Le chef du sous-groupement d’Ibona, dans le territoire de Walungu au Sud-Kivu, appelle les habitants à privilégier le dialogue et la médiation pour résoudre leurs différends et préserver la cohésion sociale. Kulondwa Cigangu s’inquiète notamment du recours à la justice ou à des personnes armées pour régler certains conflits communautaires.
Selon cette autorité locale, plusieurs différends opposant les habitants concernent notamment les limites des parcelles ainsi que des accusations liées à la sorcellerie.

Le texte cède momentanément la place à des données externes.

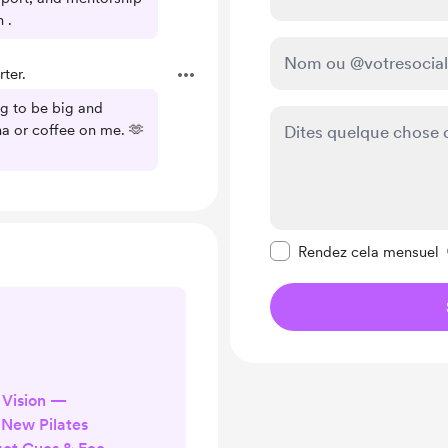
 .
ter.
ng to be big and
a or coffee on me. 🫶
Rendre ce message pr
Rendez cela mensuel
 Vision —
New Pilates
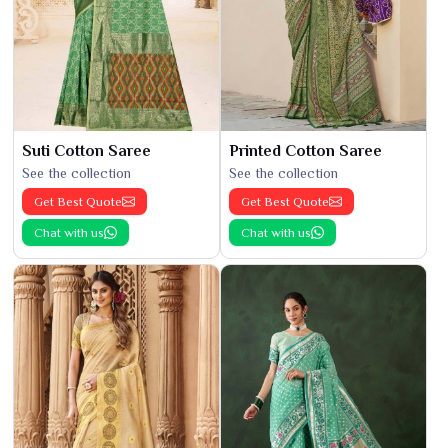
Suti Cotton Saree
Printed Cotton Saree
See the collection
See the collection
Get Best Quote
Get Best Quote
Chat with us
Chat with us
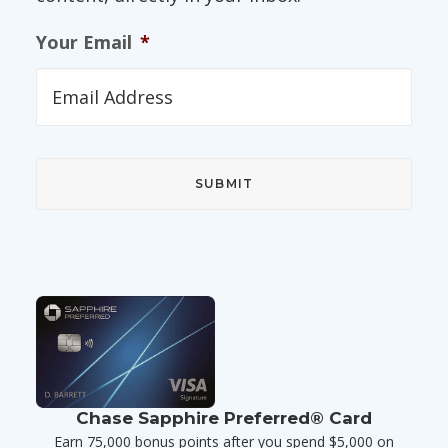
Your Email
*
Chase Sapphire Preferred® Card
Earn 75,000 bonus points after you spend $5,000 on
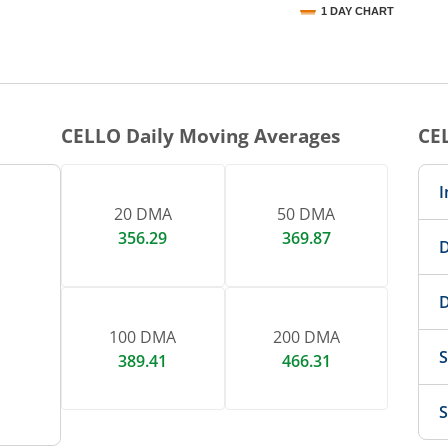
1 DAY CHART
nteractive chart.
CELLO
Daily Moving Averages
CE
I
20 DMA
50 DMA
356.29
369.87
D
D
100 DMA
200 DMA
S
389.41
466.31
S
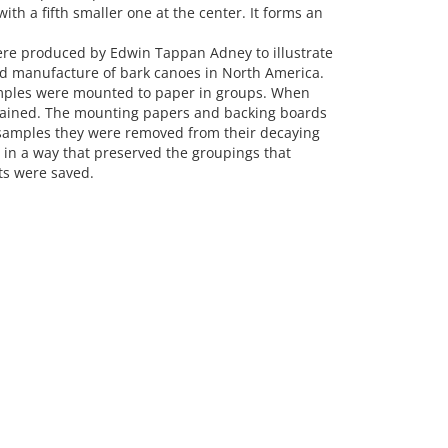
 with a fifth smaller one at the center. It forms an
ere produced by Edwin Tappan Adney to illustrate
d manufacture of bark canoes in North America.
mples were mounted to paper in groups. When
stained. The mounting papers and backing boards
e samples they were removed from their decaying
n a way that preserved the groupings that
s were saved.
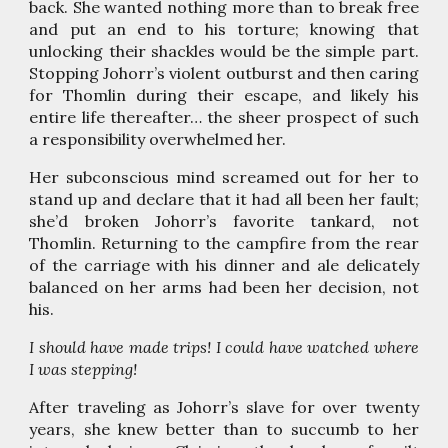
back. She wanted nothing more than to break free
and put an end to his torture; knowing that
unlocking their shackles would be the simple part.
Stopping Johorr’s violent outburst and then caring
for Thomlin during their escape, and likely his
entire life thereafter… the sheer prospect of such
a responsibility overwhelmed her.
Her subconscious mind screamed out for her to
stand up and declare that it had all been her fault;
she’d broken Johorr’s favorite tankard, not
Thomlin. Returning to the campfire from the rear
of the carriage with his dinner and ale delicately
balanced on her arms had been her decision, not
his.
I should have made trips! I could have watched where
I was stepping!
After traveling as Johorr’s slave for over twenty
years, she knew better than to succumb to her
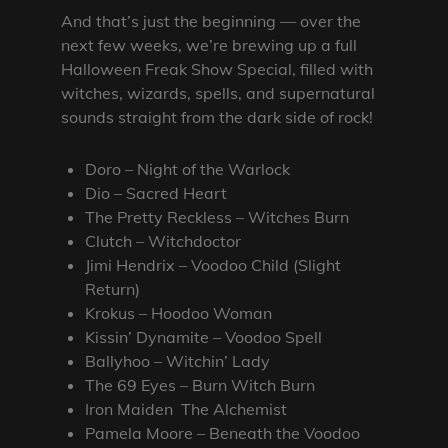
And that’s just the beginning — over the
next few weeks, we’re brewing up a full
Halloween Freak Show Special, filled with
witches, wizards, spells, and supernatural
sounds straight from the dark side of rock!
Doro – Night of the Warlock
Dio – Sacred Heart
The Pretty Reckless – Witches Burn
Clutch – Witchdoctor
Jimi Hendrix – Voodoo Child (Slight
Return)
Krokus – Hoodoo Woman
Kissin’ Dynamite – Voodoo Spell
Ballyhoo – Witchin’ Lady
The 69 Eyes – Burn Witch Burn
Iron Maiden The Alchemist
Pamela Moore – Beneath the Voodoo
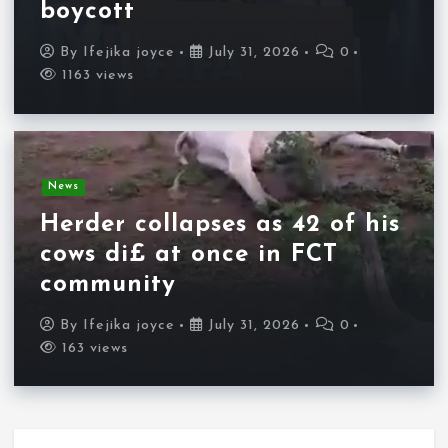
boycott
By
Ifejika joyce
July 31, 2026
0
1163 views
News
Herder collapses as 42 of his
cows di£ at once in FCT
community
By
Ifejika joyce
July 31, 2026
0
163 views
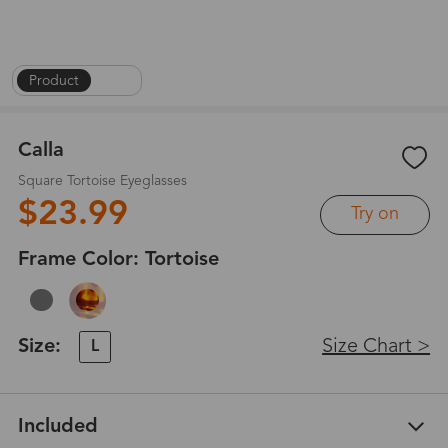
Product
|
1
/
4
Calla
Square Tortoise Eyeglasses
$23.99
Try on
Frame Color:
Tortoise
Size:
Size Chart >
L
Included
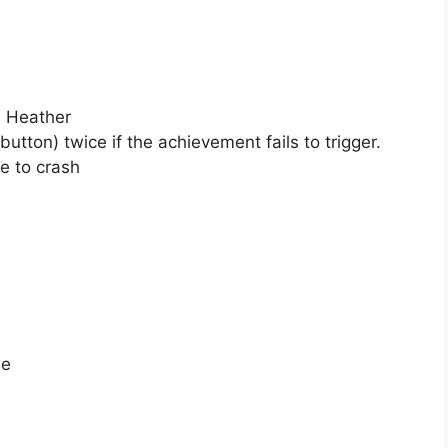
d Heather
ton) twice if the achievement fails to trigger.
e to crash
ne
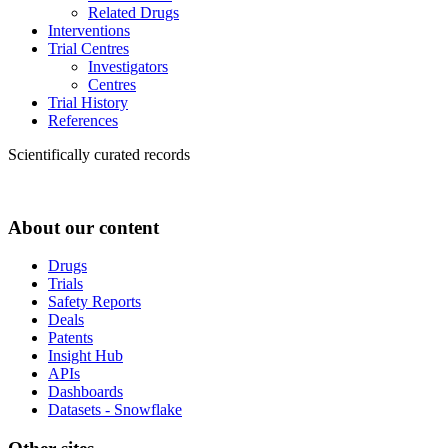
Related Drugs
Interventions
Trial Centres
Investigators
Centres
Trial History
References
Scientifically curated records
About our content
Drugs
Trials
Safety Reports
Deals
Patents
Insight Hub
APIs
Dashboards
Datasets - Snowflake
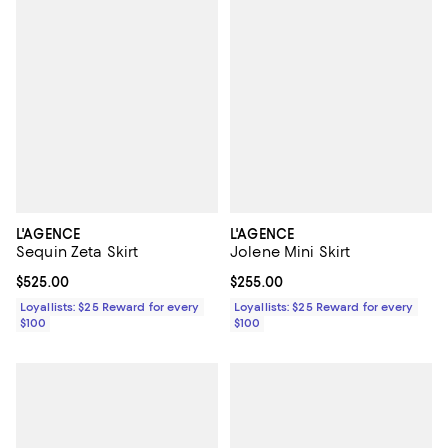
L'AGENCE
L'AGENCE
Sequin Zeta Skirt
Jolene Mini Skirt
Current price $525.00; ;
$525.00
Current price $255.00; ;
$255.00
Loyallists: $25 Reward for every
Loyallists: $25 Reward for every
$100
$100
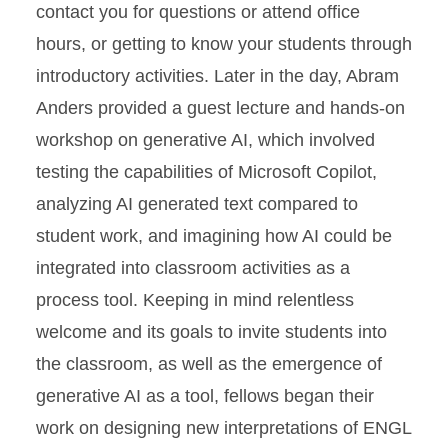
contact you for questions or attend office
hours, or getting to know your students through
introductory activities.
Later in the day, Abram
Anders provided a guest lecture and hands-on
workshop on generative AI, which involved
testing the capabilities of Microsoft Copilot,
analyzing AI generated text compared to
student work, and imagining how AI could be
integrated into classroom activities as a
process tool. Keeping in mind relentless
welcome and its goals to invite students into
the classroom, as well as the emergence of
generative AI as a tool, fellows began their
work on designing new interpretations of ENGL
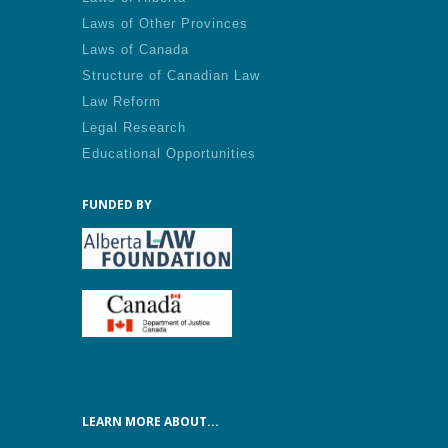
Laws of Other Provinces
Laws of Canada
Structure of Canadian Law
Law Reform
Legal Research
Educational Opportunities
FUNDED BY
LEARN MORE ABOUT...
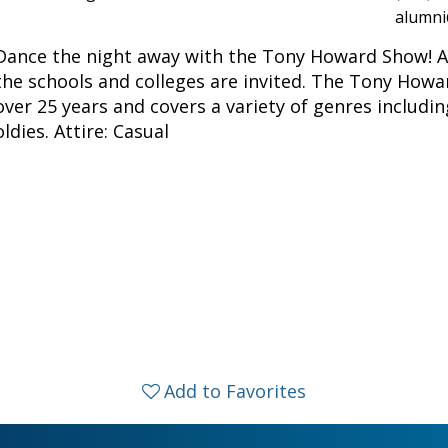
alumni
Dance the night away with the Tony Howard Show! All
the schools and colleges are invited. The Tony How
over 25 years and covers a variety of genres includi
oldies. Attire: Casual
Add to Favorites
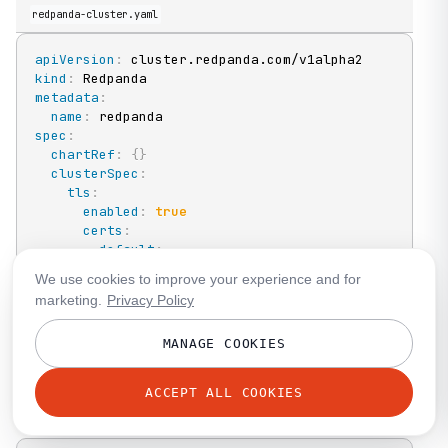
redpanda-cluster.yaml
apiVersion
:
kind
:
metadata
:
name
:
spec
:
chartRef
:
{
}
clusterSpec
:
tls
:
enabled
:
true
certs
:
default
:
caEnabled
:
true
We use cookies to improve your experience and for
listeners
:
marketing.
Privacy Policy
admin
:
tls
:
MANAGE COOKIES
trustStore
:
SecretKeyRef
:
key
:
<key
-
name
>
ACCEPT ALL COOKIES
name
:
<secret
-
name
>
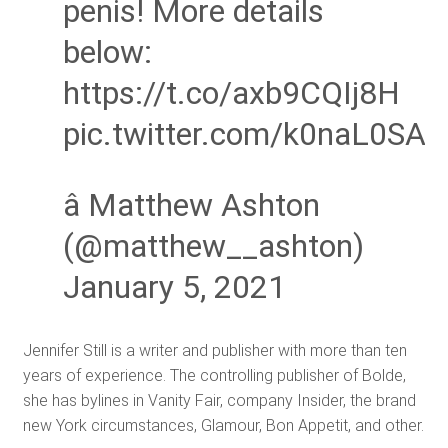
penis! More details
below:
https://t.co/axb9CQIj8H
pic.twitter.com/k0naL0SA
â Matthew Ashton
(@matthew__ashton)
January 5, 2021
Jennifer Still is a writer and publisher with more than ten
years of experience. The controlling publisher of Bolde,
she has bylines in Vanity Fair, company Insider, the brand
new York circumstances, Glamour, Bon Appetit, and other.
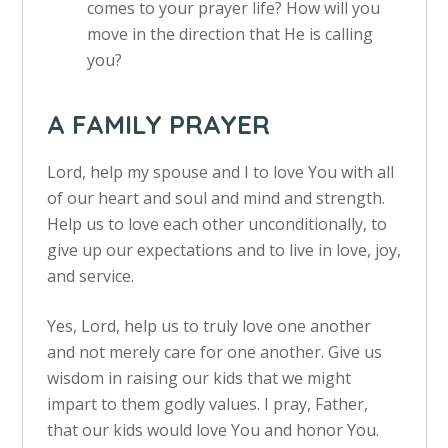
comes to your prayer life? How will you
move in the direction that He is calling
you?
A FAMILY PRAYER
Lord, help my spouse and I to love You with all
of our heart and soul and mind and strength.
Help us to love each other unconditionally, to
give up our expectations and to live in love, joy,
and service.
Yes, Lord, help us to truly love one another
and not merely care for one another. Give us
wisdom in raising our kids that we might
impart to them godly values. I pray, Father,
that our kids would love You and honor You.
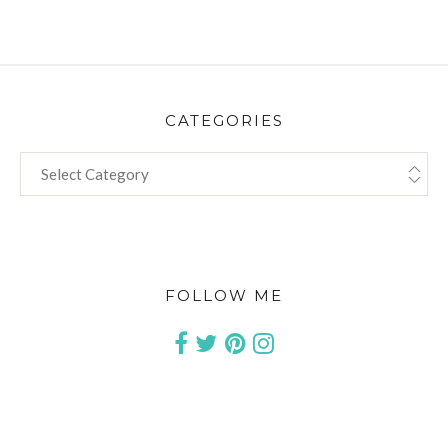
CATEGORIES
CATEGORIES
FOLLOW ME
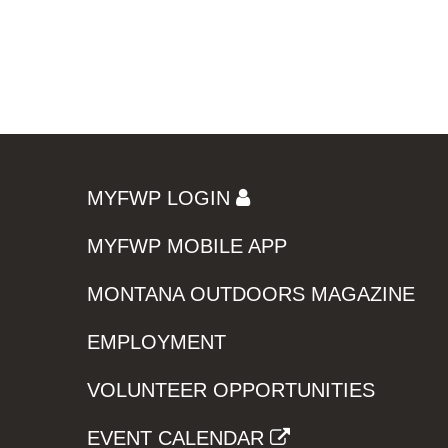
MYFWP LOGIN
MYFWP MOBILE APP
MONTANA OUTDOORS MAGAZINE
EMPLOYMENT
VOLUNTEER OPPORTUNITIES
EVENT CALENDAR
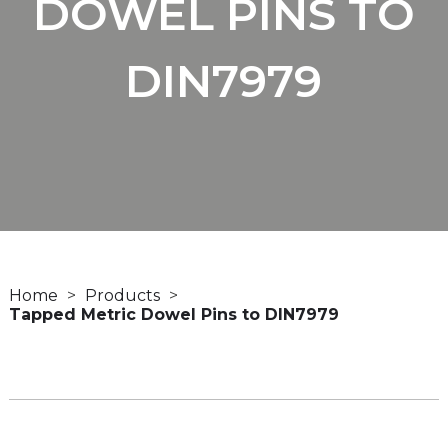
DOWEL PINS TO
DIN7979
Home
Products
Tapped Metric Dowel Pins to DIN7979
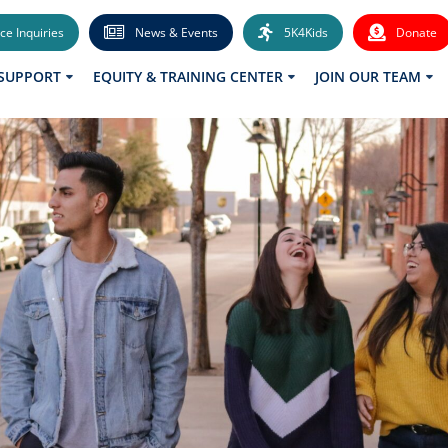
ce Inquiries
News & Events
5K4Kids
Donate
 SUPPORT
EQUITY & TRAINING CENTER
JOIN OUR TEAM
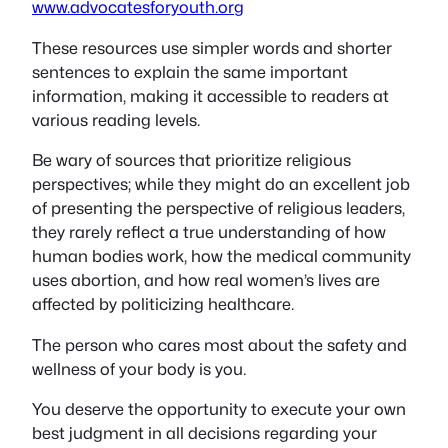
www.advocatesforyouth.org
These resources use simpler words and shorter
sentences to explain the same important
information, making it accessible to readers at
various reading levels.
Be wary of sources that prioritize religious
perspectives; while they might do an excellent job
of presenting the perspective of religious leaders,
they rarely reflect a true understanding of how
human bodies work, how the medical community
uses abortion, and how real women’s lives are
affected by politicizing healthcare.
The person who cares most about the safety and
wellness of your body is you.
You deserve the opportunity to execute your own
best judgment in all decisions regarding your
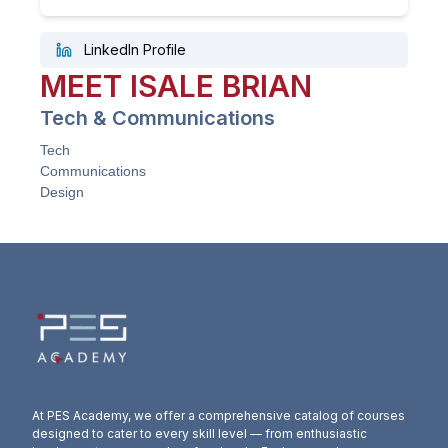
LinkedIn Profile
MEET
ISALE
BRIAN
Tech & Communications
Tech
Communications
Design
At PES Academy, we offer a comprehensive catalog of courses
designed to cater to every skill level — from enthusiastic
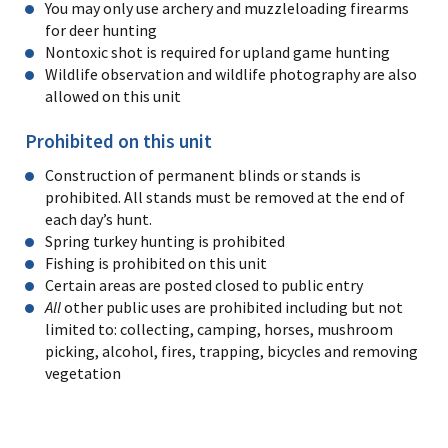
You may only use archery and muzzleloading firearms
for deer hunting
Nontoxic shot is required for upland game hunting
Wildlife observation and wildlife photography are also
allowed on this unit
Prohibited on this unit
Construction of permanent blinds or stands is
prohibited. All stands must be removed at the end of
each day’s hunt.
Spring turkey hunting is prohibited
Fishing is prohibited on this unit
Certain areas are posted closed to public entry
All
other public uses are prohibited including but not
limited to: collecting, camping, horses, mushroom
picking, alcohol, fires, trapping, bicycles and removing
vegetation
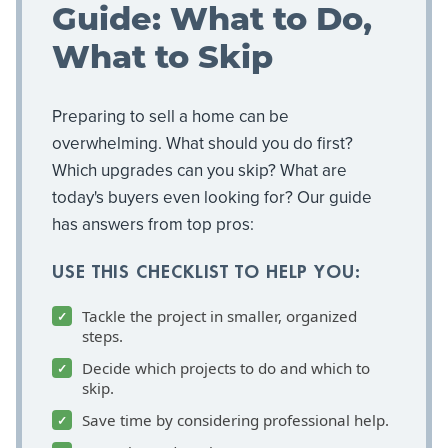
Guide: What to Do,
What to Skip
Preparing to sell a home can be
overwhelming. What should you do first?
Which upgrades can you skip? What are
today's buyers even looking for? Our guide
has answers from top pros:
USE THIS CHECKLIST TO HELP YOU:
Tackle the project in smaller, organized
steps.
Decide which projects to do and which to
skip.
Save time by considering professional help.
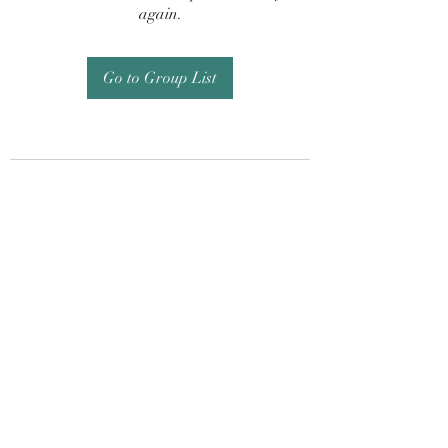
again.
Go to Group List
Subscribe Form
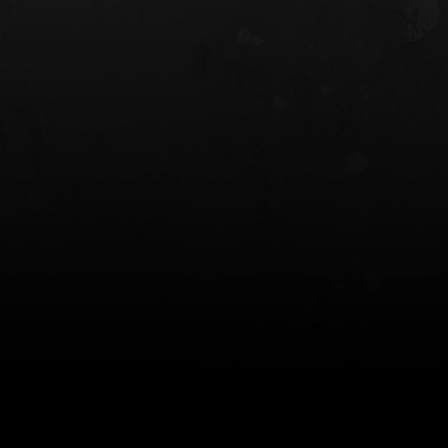
 HOLSTER
6354RDSO - ALS® HOLSTER W/ QLS19
FORK
$243.00
$194.50 — $257.25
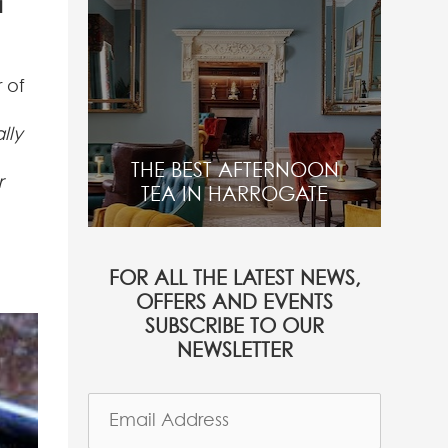
a
 of
lly
THE BEST AFTERNOON
r
TEA IN HARROGATE
FOR ALL THE LATEST NEWS,
OFFERS AND EVENTS
SUBSCRIBE TO OUR
NEWSLETTER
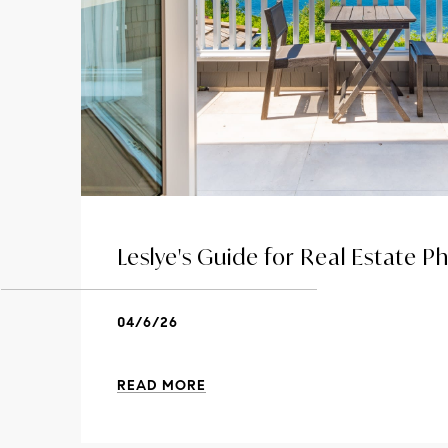
Leslye's Guide for Real Estate 
04/6/26
READ MORE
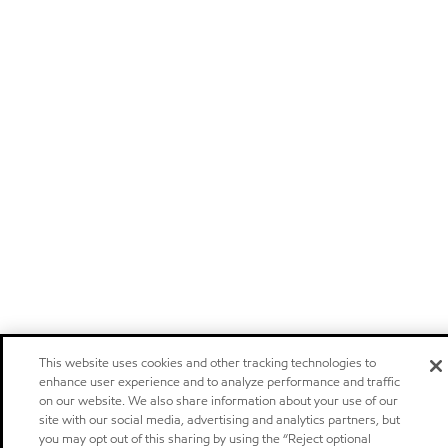
This website uses cookies and other tracking technologies to
enhance user experience and to analyze performance and traffic
on our website. We also share information about your use of our
site with our social media, advertising and analytics partners, but
you may opt out of this sharing by using the “Reject optional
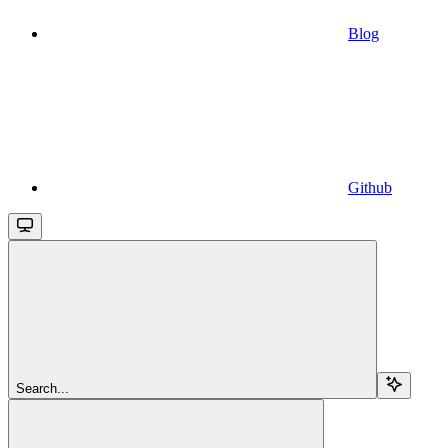
Blog
Github
Search...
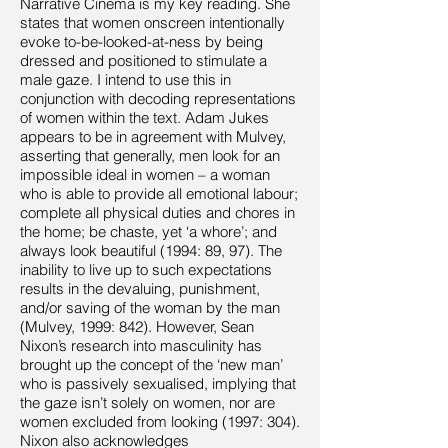
Narrative Cinema is my key reading. She
states that women onscreen intentionally
evoke to-be-looked-at-ness by being
dressed and positioned to stimulate a
male gaze. I intend to use this in
conjunction with decoding representations
of women within the text. Adam Jukes
appears to be in agreement with Mulvey,
asserting that generally, men look for an
impossible ideal in women – a woman
who is able to provide all emotional labour;
complete all physical duties and chores in
the home; be chaste, yet ‘a whore’; and
always look beautiful (1994: 89, 97). The
inability to live up to such expectations
results in the devaluing, punishment,
and/or saving of the woman by the man
(Mulvey, 1999: 842). However, Sean
Nixon’s research into masculinity has
brought up the concept of the ‘new man’
who is passively sexualised, implying that
the gaze isn’t solely on women, nor are
women excluded from looking (1997: 304).
Nixon also acknowledges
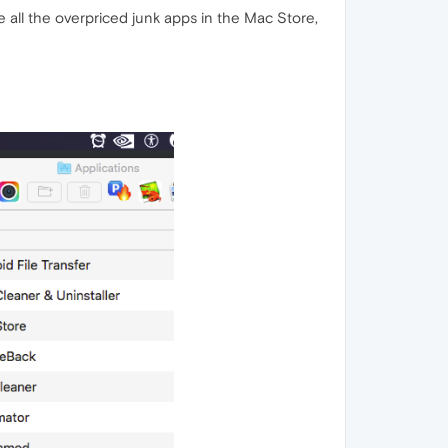
ke all the overpriced junk apps in the Mac Store,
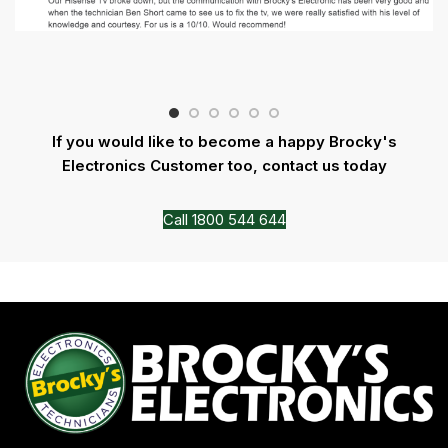
If you would like to become a happy Brocky's
Electronics Customer too, contact us today
Call 1800 544 644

Des situations qui, selon lui, peuvent dégénérer lorsqu’elles sont traitées en dehors des mécanismes communautaires de règlement des conflits.
Il recommande aux familles concernées de privilégier les rencontres et la médiation, en associant les chefs de villages, les sages ainsi que les serviteurs de Dieu.
Kulondwa Cigangu estime que le recours au dialogue permettrait de prévenir l’escalade des tensions et de renforcer la paix entre les membres de la communauté. Il appelle ainsi les habitants d’Ibona à éviter toute forme de violence et à privilégier les mécanismes pacifiques pour résoudre leurs différends.
« Nous devons privilégier le dialogue et la médiation. Lorsqu’il y a un problème entre les familles, notamment concernant les limites des parcelles ou des accusations de sorcellerie, il faut se rencontrer et associer les chefs de villages, les sages et les serviteurs de Dieu pour trouver une solution pacifique », recommande Kulondwa Cigangu.